* [What the task requires]: How do the lines below between the ones holding "моей маме, у которой сегодня день" and "みんなの感想ランキング", inclusive, read? Give them again exactly, with no other lines.

[Opening Extracted material section]

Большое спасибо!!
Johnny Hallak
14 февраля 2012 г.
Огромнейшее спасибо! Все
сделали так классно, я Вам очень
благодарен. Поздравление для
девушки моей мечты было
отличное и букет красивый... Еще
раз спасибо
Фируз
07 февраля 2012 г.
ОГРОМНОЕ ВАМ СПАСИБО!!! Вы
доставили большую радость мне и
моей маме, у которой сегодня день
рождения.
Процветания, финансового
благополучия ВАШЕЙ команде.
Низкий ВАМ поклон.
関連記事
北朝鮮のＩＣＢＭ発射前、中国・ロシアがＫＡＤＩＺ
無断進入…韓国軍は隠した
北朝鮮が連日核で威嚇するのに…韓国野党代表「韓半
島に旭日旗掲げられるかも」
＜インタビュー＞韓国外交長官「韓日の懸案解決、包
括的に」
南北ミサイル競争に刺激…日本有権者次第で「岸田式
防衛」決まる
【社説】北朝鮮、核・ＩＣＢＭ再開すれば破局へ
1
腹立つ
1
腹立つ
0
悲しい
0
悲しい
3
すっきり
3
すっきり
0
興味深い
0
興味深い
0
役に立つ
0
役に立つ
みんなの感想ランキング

[Closing Extracted material section]
[Opening Extracted material section]

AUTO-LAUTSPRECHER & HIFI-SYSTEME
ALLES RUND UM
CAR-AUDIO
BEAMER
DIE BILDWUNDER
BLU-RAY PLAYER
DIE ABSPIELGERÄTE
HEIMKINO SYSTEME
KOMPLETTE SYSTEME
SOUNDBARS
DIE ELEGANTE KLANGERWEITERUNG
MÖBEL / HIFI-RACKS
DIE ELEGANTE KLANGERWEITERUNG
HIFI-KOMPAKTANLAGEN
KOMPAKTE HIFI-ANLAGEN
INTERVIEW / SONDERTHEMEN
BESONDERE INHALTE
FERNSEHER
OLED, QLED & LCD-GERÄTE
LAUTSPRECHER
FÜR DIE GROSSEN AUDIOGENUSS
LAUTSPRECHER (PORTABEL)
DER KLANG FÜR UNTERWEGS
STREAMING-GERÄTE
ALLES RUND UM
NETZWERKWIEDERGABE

[Closing Extracted material section]

* [Exercise answer]:
моей маме, у которой сегодня день
рождения.
Процветания, финансового
благополучия ВАШЕЙ команде.
Низкий ВАМ поклон.
関連記事
北朝鮮のＩＣＢＭ発射前、中国・ロシアがＫＡＤＩＺ
無断進入…韓国軍は隠した
北朝鮮が連日核で威嚇するのに…韓国野党代表「韓半
島に旭日旗掲げられるかも」
＜インタビュー＞韓国外交長官「韓日の懸案解決、包
括的に」
南北ミサイル競争に刺激…日本有権者次第で「岸田式
防衛」決まる
【社説】北朝鮮、核・ＩＣＢＭ再開すれば破局へ
1
腹立つ
1
腹立つ
0
悲しい
0
悲しい
3
すっきり
3
すっきり
0
興味深い
0
興味深い
0
役に立つ
0
役に立つ
みんなの感想ランキング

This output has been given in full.